Friday, December 28, 2012

Merry Christmas and Eat your veggies!

Well.  Here we are a couple days after Christmas, and I'm on here trying to decide what to use my limited amount of time to write about while my parents watch my kids.  Hmmm.  I've had several topics running through my head that I considered blogging about lately.  1) Eating vegetables,  2) Community  or 3) Christmas.   The one I really want to write about it community, but it's kind of deep, at least for me, and I'm not sure I can delve into that right now.  So as usual, I think I'm just going to write about food.  I'm shallow and obsessed.  So I'll combine 1 and 3 somehow.

Since the beginning of the year, when I decided to make war on sugar and vegetable oil (in our home at least, you can only do so much), we have been eating a lot more vegetables and trying new things, and new ways to cook things.  We 'experiment' a lot .  Having said that, I think I always come back around to my all time favorite way to cook most vegetables is just to roast them.  Pretty much any veggie is fantastic roasted, and you can combine them and make little dressings for them to switch things up a little.  Even if you are a beginner, you can roast vegetables.  Just cut them up, throw on some olive oil, salt, pepper, and roast at any range of temperatures until they are done to your liking.  My normal go-to is 400 degrees for about 30 or 40 minutes depending on how small I chop up the veggies.   Green beans, asparagus (although this only needs a couple minutes, or it will be mushy and nasty), beets, potatoes, sweet potatoes, butternut squash (or any kind for that matter), parsnips, brussels sprouts, carrots, cauliflower even.  You can play around with them and add other herbs or spices, or fruit even.  For Christmas dinner this year, I found a recipe (Southern Living) that added cranberries at the end and tossed the veggies in a couple Tablespoons of molasses.
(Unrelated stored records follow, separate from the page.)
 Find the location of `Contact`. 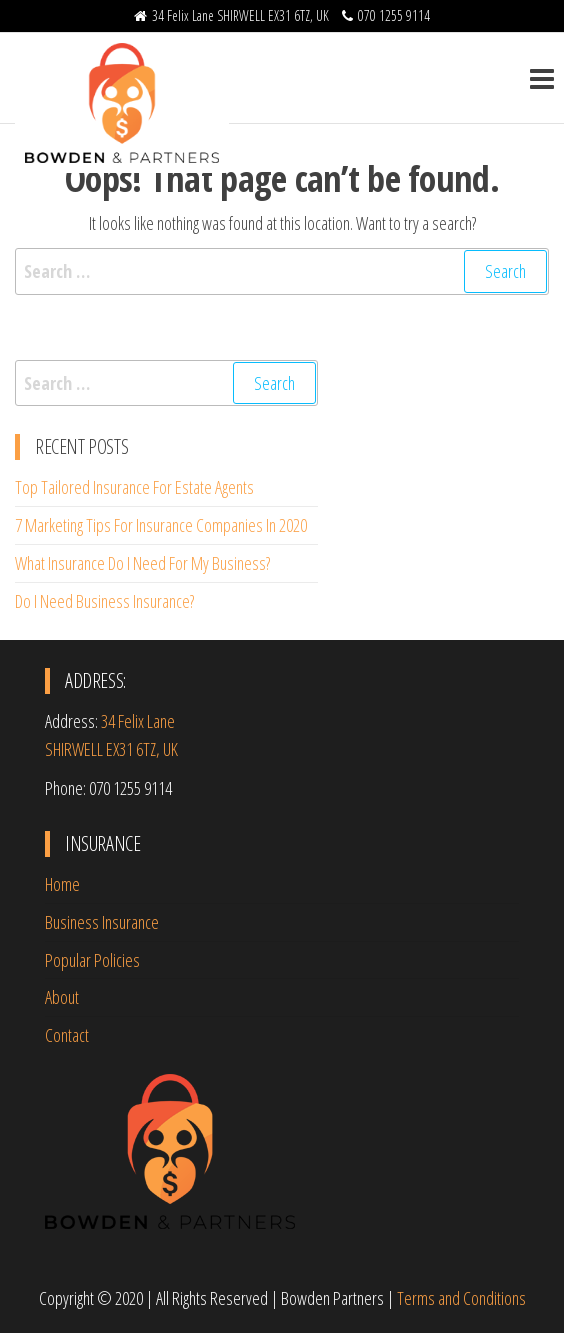 Contact is located at coordinates (67, 1035).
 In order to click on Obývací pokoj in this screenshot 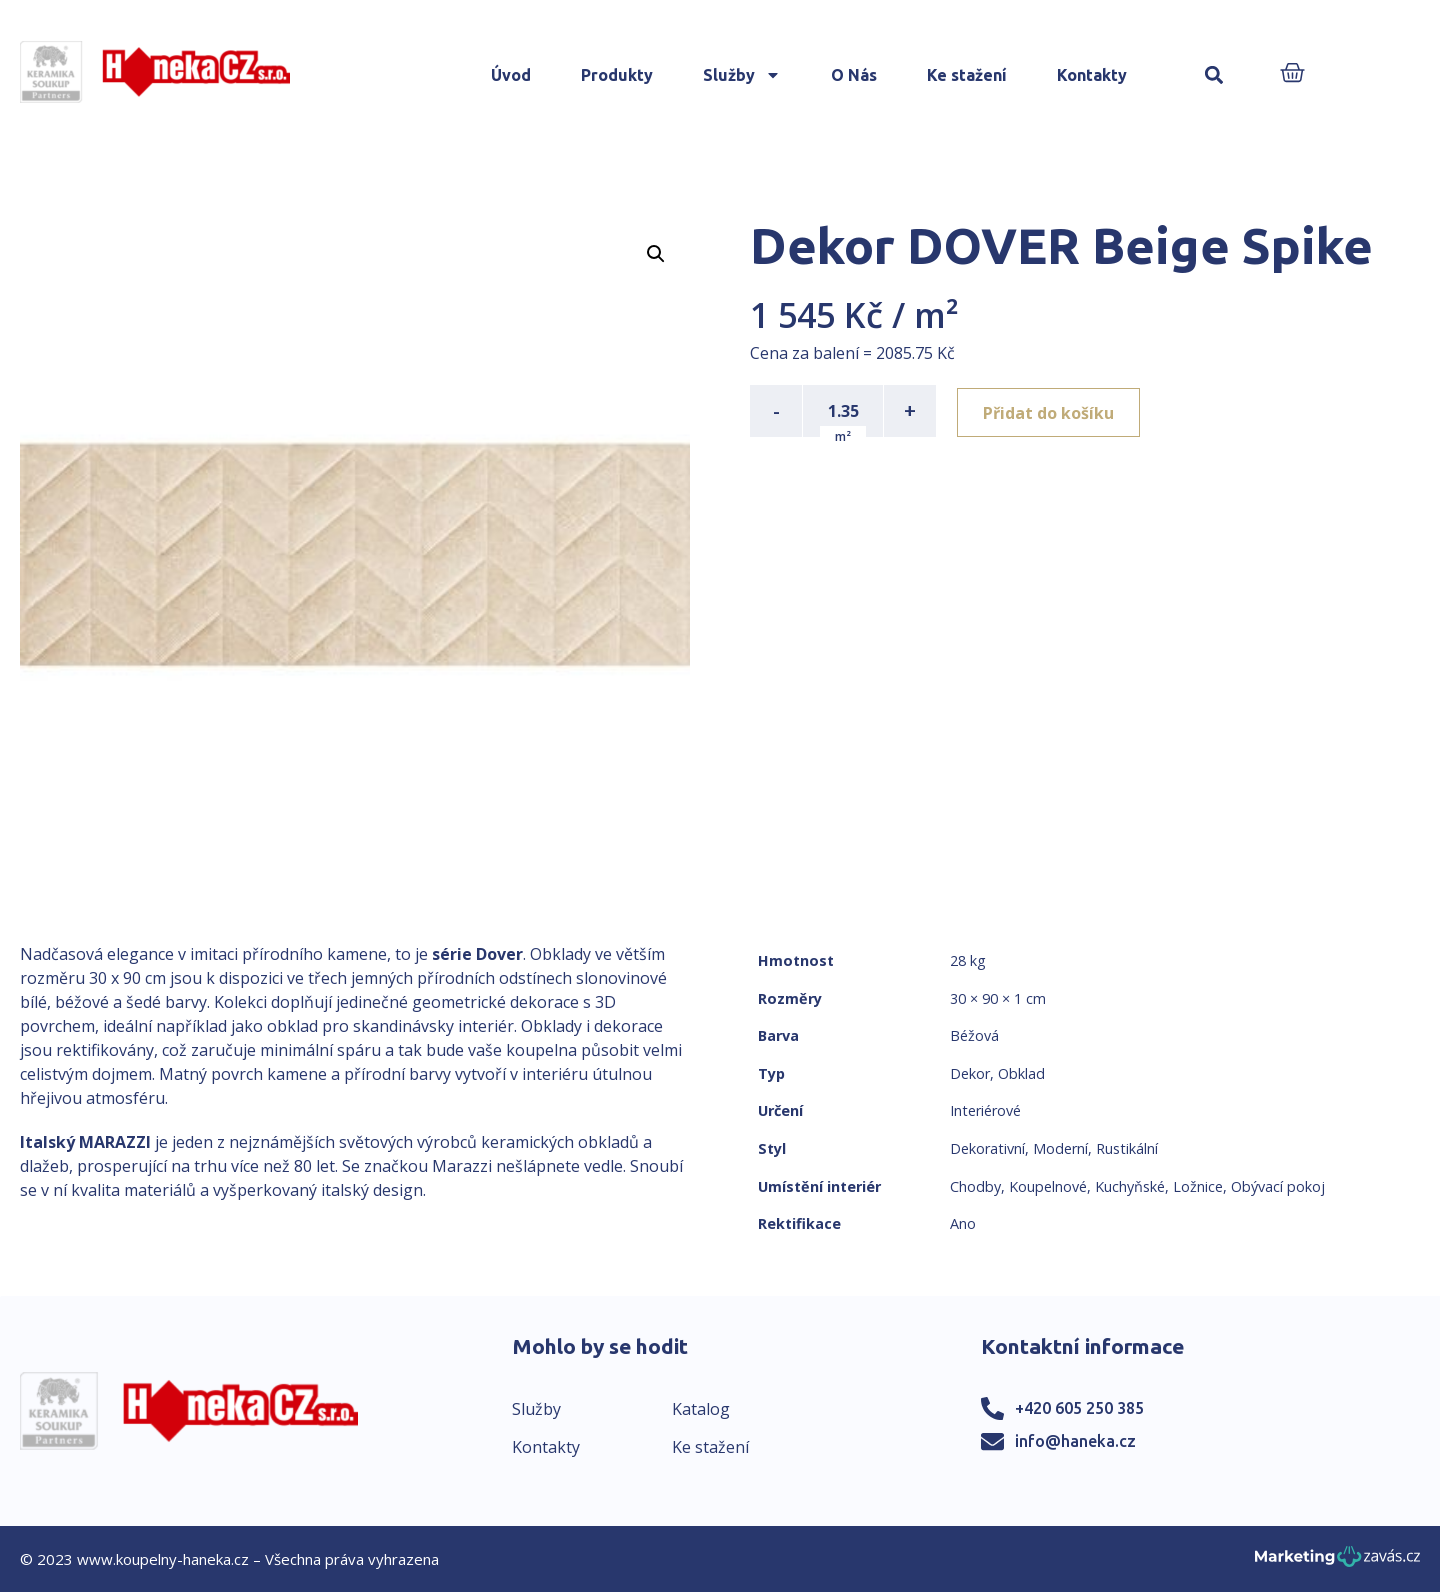 , I will do `click(1278, 1186)`. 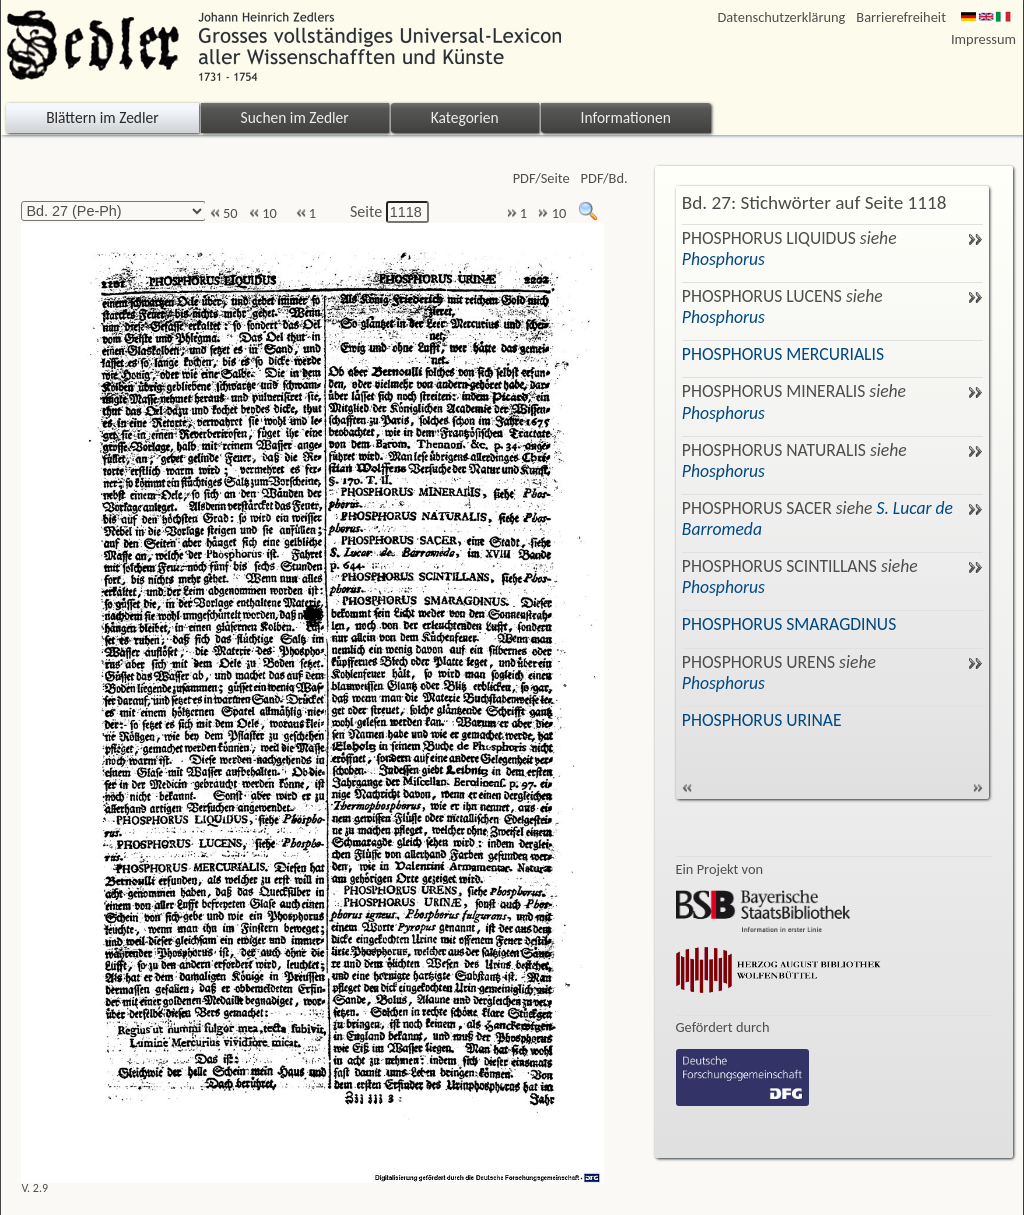 This screenshot has height=1215, width=1024. Describe the element at coordinates (782, 17) in the screenshot. I see `Datenschutzerklärung` at that location.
I also made this kale and mustard green gratin out of Bon Appetit (I clearly get too many cooking magazines) that was so good that I actually ate the leftovers for lunch two days in a row and still loved it.  Veggies can be so good if you cook them the right way, it is a shame that people don't eat them very often.  I mean, it's tragic really.  If people would eat a plate full of vegetables then they would be able to eat things like this:

And you could eat the crispy fried fat right off of the top and not feel guilty about it in the least (although, if you eat more than 3 pieces, it's like having too much cake, you start to feel a little sick because it's so rich.  Not that I know that from experience or anything).

And then you can eat things like this Buche de Noel...

...with it's tasty little meringue mushrooms to make it look legitimately log-like, and the chocolate and cream icing, and the kahlua syrup on the inside.  And I must confess here:  I purchased granulated sugar for the dessert.  I honestly did feel guilty about that.  This was the first granulated sugar purchase in all of 2012, and I bought the smallest bag they make so that I wouldn't be tempted to use it on other stuff. I was afraid my other sugar wouldn't work for the meringue.  So I just ate extra veggies to make up for it.  I somehow convinced myself that the mustard greens were absorbing all of the poison from the sugar so that it was just passing right through my body.  I think I believed it on Christmas day, but when I ate the leftover dessert the day after I wasn't as convinced.  But since that day happened to fall on Wednesday, which is the day I usually poison myself anyway with Dr. Pepper, I just lumped it all together.